CLEVELAND — For the third year in a row, the Ohio Medical Board is considering whether to approve a list of conditions for treatment with medical marijuana. After dropping autism spectrum disorder from the list twice before, the condition advanced to phase two Wednesday.
But after years of advocating for approval, Tiffany Carwile says she's not counting on the board alone to push this through. Carwile, a mother and president of Autism Alliance Ohio, has petitioned the board at least three times, but has not had any luck.
“Honestly it seems to be more of a formality at this point,” she said. “So this is the third time it's advanced into what would be considered phase two.”
Carwile says she has found ample evidence medical marijuana will help her five-year-old son, who was diagnosed with severe low-functioning autism. She says he was taking as many as 300 prescription pills a month.

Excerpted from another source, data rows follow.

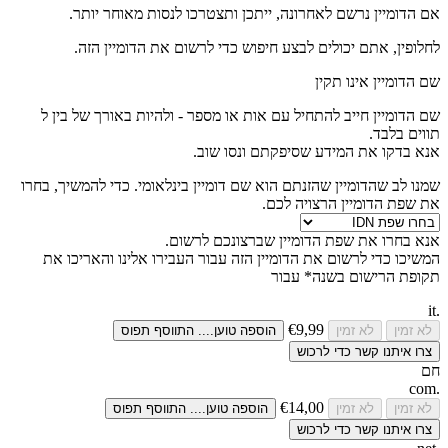
אם הדומיין נרשם לאחרונה, ייתכן ותצטרכו לנסות מאוחר יותר.
לחלופין, אתם יכולים לבצע חיפוש כדי לרשום את הדומיין הזה.
שם הדומיין אינו תקין
שם הדומיין חייב להתחיל עם אות או מספר -
ולהיות באורך של בין
ל
תווים בלבד.
אנא בדקו את המידע שסיפקתם ונסו שוב.
שמנו לב שהדומיין שהזנתם הוא שם דומיין בינלאומי. כדי להמשיך, בחרו
את שפת הדומיין הרצויה לכם.
אנא בחרו את שפת הדומיין שברצונכם לרשום.
המשיכו כדי לרשום את הדומיין הזה עבור
העבירו אלינו והאריכו את
תקופת הרישום בשנה* עבור
.it
€9,99
לא זמין
לא זמין
הוספה
טוען....
התווסף
תפוס
צרו איתנו קשר כדי לרכוש
חם
.com
€14,00
לא זמין
לא זמין
הוספה
טוען....
התווסף
תפוס
צרו איתנו קשר כדי לרכוש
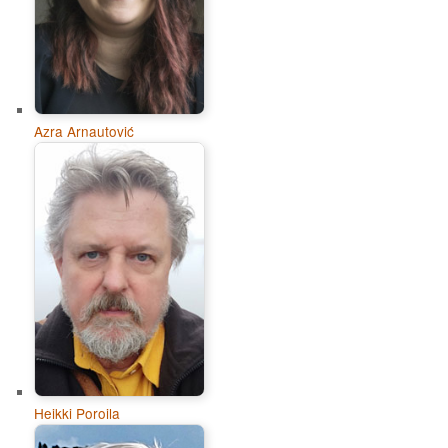
Azra Arnautović
Heikki Poroila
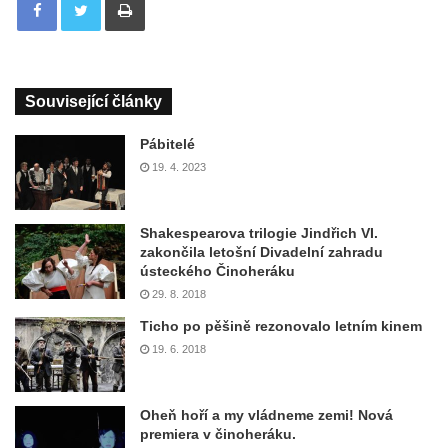
Související články
Pábitelé
19. 4. 2023
Shakespearova trilogie Jindřich VI.
zakončila letošní Divadelní zahradu
ústeckého Činoheráku
29. 8. 2018
Ticho po pěšině rezonovalo letním kinem
19. 6. 2018
Oheň hoří a my vládneme zemi! Nová
premiera v činoheráku.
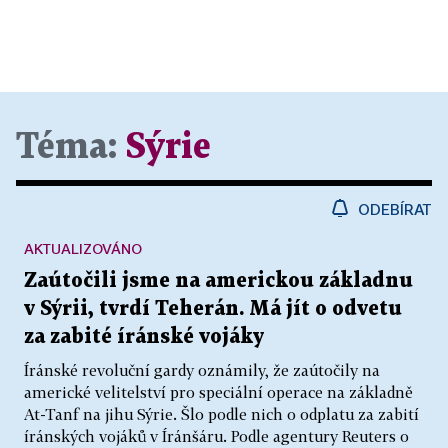
Téma:
Sýrie
ODEBÍRAT
AKTUALIZOVÁNO
Zaútočili jsme na americkou základnu
v Sýrii, tvrdí Teherán. Má jít o odvetu
za zabité íránské vojáky
Íránské revoluční gardy oznámily, že zaútočily na
americké velitelství pro speciální operace na základně
At-Tanf na jihu Sýrie. Šlo podle nich o odplatu za zabití
íránských vojáků v Íránšáru. Podle agentury Reuters o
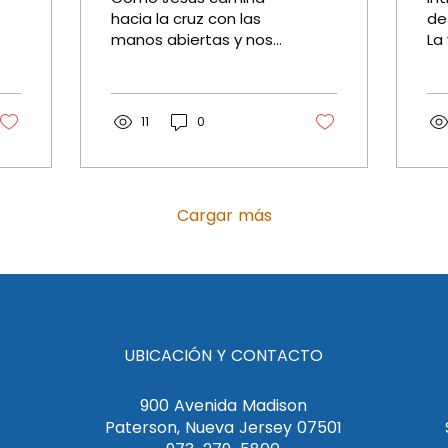
y el Dios que se
a
hacia la cruz con las
de
manos abiertas y nos
La
detiene ante los
m
invita a servir, a
an
4
mendigos (Mateo
rendirnos y a ver.
se
Introducción: Una olla
e i
20:17-34)
de gracia que...
11
0
cua
Cargar más
UBICACIÓN Y CONTACTO
900 Avenida Madison
Paterson, Nueva Jersey 07501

“He became lethargic. He was just not himself. He was sad all the time. He never played. He regressed heavily,” Carwile explained.
Now, Carwile’s backup plan to help her son is House Bill 60.
“I took it upon myself to reach out to every single entity in the legislative body.”
The legislation was re-introduced in the house by bipartisan sponsors and 15 bipartisan co-sponsors after being tabled for a year because of the pandemic. Carwile says she couldn't keep waiting for the Ohio Medical Board's approval..
“When our children have a life expectancy of just under thirty six years old. We as parents do not have this kind of time that they are wanting to take. We are literally on borrowed time with our children,” she said. “This is never just been about my son at all. I look at my son and I see thousands of stories in his eyes.”
The public comment period for the Ohio Medical Board's review process starts today and runs through February 26. Carwile plans to testify before the house health committee on HB 60.